Tag Archives: darwinop

DMA upgrade on Dynamixel Teensy 3.2 Driver

After doing some more research, I decided to jump into configuring my DARwIn-OP’s Dynamixel Teensy 3.2 Driver Prototype to get rid of the retransmitting loop code:

void loop() 
{
  if (Serial1.available())
  {
    uint8_t c = Serial1.read();
    Serial1.write(c);
  }
}

This loop just wait for a byte received by the UART and retransmit it with the same UART, which is configured with a hardware direction pin (RTS driven by the transmitter).

If I could use Teensy’s DMA (Direct Memory Access) controller to do the UART retransmission, I could empty the loop so the Teensy can be used in any other tasks without affecting the retransmission performance.

The DMA requirement is very simple:

  • To trigger a DMA request when a byte is received by the UART.
  • The DMA transfer has to be 1 byte.
  • The DMA transfer has to read from the UART DATA register (received data).
  • The DMA transfer has to write into the UART DATA register (for retransmission).
  • Do not involve the CPU in the process, no interrupt events.

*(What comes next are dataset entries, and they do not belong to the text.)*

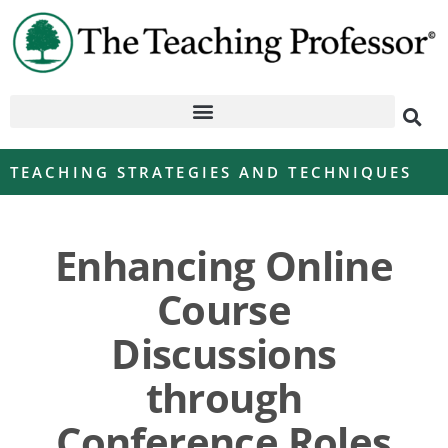
TEACHING STRATEGIES AND TECHNIQUES
Enhancing Online
Course
Discussions
through
Conference Roles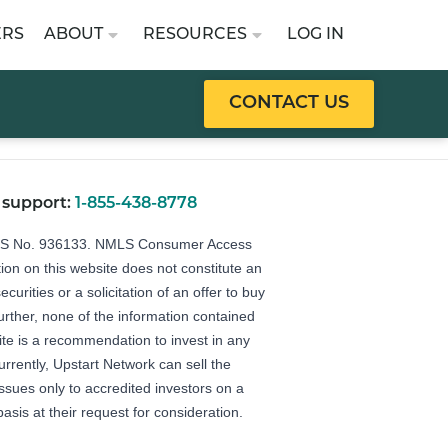
ERS
ABOUT
RESOURCES
LOG IN
CONTACT US
 support:
1-855-438-8778
LS No. 936133.
NMLS Consumer Access
ion on this website does not constitute an
securities or a solicitation of an offer to buy
Further, none of the information contained
ite is a recommendation to invest in any
urrently, Upstart Network can sell the
 issues only to accredited investors on a
basis at their request for consideration.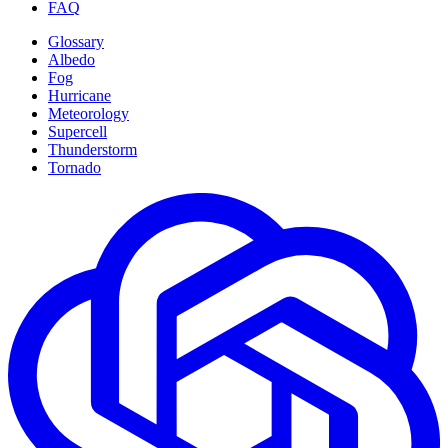
FAQ
Glossary
Albedo
Fog
Hurricane
Meteorology
Supercell
Thunderstorm
Tornado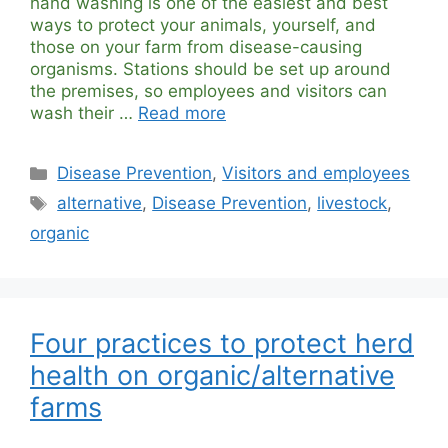
hand washing is one of the easiest and best
ways to protect your animals, yourself, and
those on your farm from disease-causing
organisms. Stations should be set up around
the premises, so employees and visitors can
wash their …
Read more
Categories
Disease Prevention
,
Visitors and employees
Tags
alternative
,
Disease Prevention
,
livestock
,
organic
Four practices to protect herd
health on organic/alternative
farms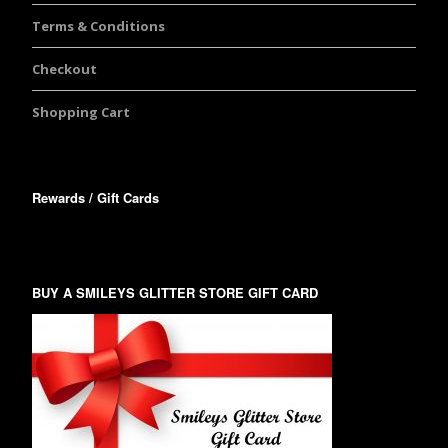
Terms & Conditions
Checkout
Shopping Cart
Rewards / Gift Cards
BUY A SMILEYS GLITTER STORE GIFT CARD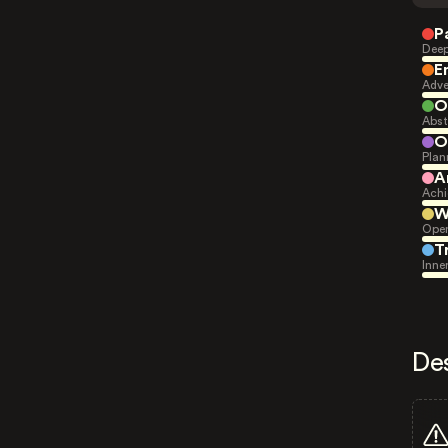
P
Deep
E
Adve
O
Abst
O
Plan
A
Achi
W
Open
T
Inne
De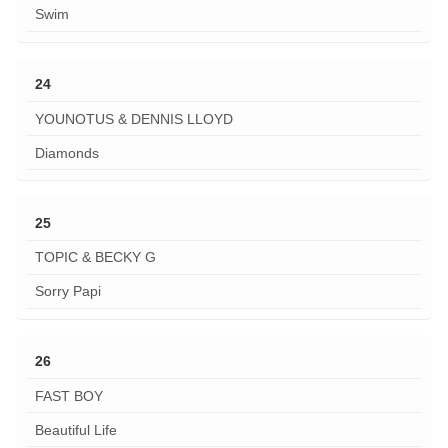
Swim
24
YOUNOTUS & DENNIS LLOYD
Diamonds
25
TOPIC & BECKY G
Sorry Papi
26
FAST BOY
Beautiful Life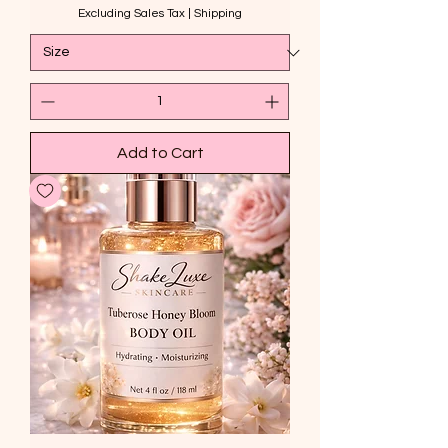
Excluding Sales Tax
|
Shipping
Add to Cart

Looking at the DMA capabilities of the Teensy’s ARM MK20DX256VLH7 CPU, it looked feasible, and after a few tries I got it working.

Now the retransmission has a smaller latency and a much smoother timing:

Teensy with UART DMA
Teensy with UART managed by DMA

The signals in the chart are:

  • RX into the Teensy (from Odroid’s TX).
  • TX from the Teensy.
  • Hardward Direction Pin.

The coding has a larger setup to configure the DMA and the UART (Teensy’s interrupt driven serial API is no longer useful), but the loop() function is now empty:

#define UART_TXRTSE (2)
#define UART_TXRTSPOL (4)

#define BAUD_RATE (1000000)

void setup() 
{
  int divisor = BAUD2DIV(BAUD_RATE);  

  // DMA:
  
  // p 415 source address = uart data register
  DMA_TCD1_SADDR = &UART0_D;

  // p 415 source address offset
  DMA_TCD1_SOFF = 0;

  // p 416 transfer attributes: 8 bits
  DMA_TCD1_ATTR = 0;

  // p 417 minor byte count = 1 byte
  DMA_TCD1_NBYTES_MLNO = 1;

  // p 420 last source address adjustment = 0
  DMA_TCD1_SLAST = 0;

  // p 420 destination address = uart data register
  DMA_TCD1_DADDR = &UART0_D;

  // p 421 destination address offset
  DMA_TCD1_DOFF = 0;

  // p 423 channel link disabled
  DMA_TCD1_CITER_ELINKNO = 1;

  // p 423 last destination address adjustment = 0
  DMA_TCD1_DLASTSGA = 0;

  // p 427 channel link disabled
  DMA_TCD1_BITER_ELINKNO = 1;
  
  // p 424 control and status = 8 cycle stall, active
  DMA_TCD1_CSR = DMA_TCD_CSR_BWC(3) | DMA_TCD_CSR_ACTIVE;

  // p 402 enable DMA REQ channel 1.
  DMA_SERQ = DMA_SERQ_SERQ(1);

  // clock setup
  // p 252-259 system clock gating
  SIM_SCGC6 |= SIM_SCGC6_DMAMUX;
  SIM_SCGC7 |= SIM_SCGC7_DMA;
  SIM_SCGC4 |= SIM_SCGC4_UART0;
  
  // wait for clocks to become stable.
  delay(500);

  // p366 dma mux channel configuration  
  DMAMUX0_CHCFG1 = DMAMUX_ENABLE | DMAMUX_SOURCE_UART0_RX;

  // UART:
  
  // p 1222 UART0 Control Register 5 request DMA on receiver full
  UART0_C5 = UART_C5_RDMAS;

  // RX TX pins
  CORE_PIN0_CONFIG = PORT_PCR_PE | PORT_PCR_PS |
                     PORT_PCR_PFE | PORT_PCR_MUX(3);

  CORE_PIN1_CONFIG = PORT_PCR_DSE | PORT_PCR_SRE |
                     PORT_PCR_MUX(3);

  // p 1208 uart0 baud rate  
  UART0_BDH = (divisor >> 13) & 0x1F;
  UART0_BDL = (divisor >> 5) & 0xFF;
  UART0_C4 = divisor & 0x1F;

  UART0_C1 = UART_C1_ILT;
  UART0_TWFIFO = 2; // tx watermark
  UART0_RWFIFO = 1; // rx watermark
  UART0_PFIFO = UART_PFIFO_TXFE | UART_PFIFO_RXFE;

  UART0_C2 = UART_C2_TE | UART_C2_RE | UART_C2_RIE;

  // enable PIN 6 as hardware transmitter RTS with active HIGH.
  CORE_PIN6_CONFIG = PORT_PCR_MUX(3);
  UART0_MODEM = UART_TXRTSE | UART_TXRTSPOL; 
}

void loop() 
{
}

 Actually, now I am running the typical ‘blink’ in the loop() function just so I know the Teensy is running.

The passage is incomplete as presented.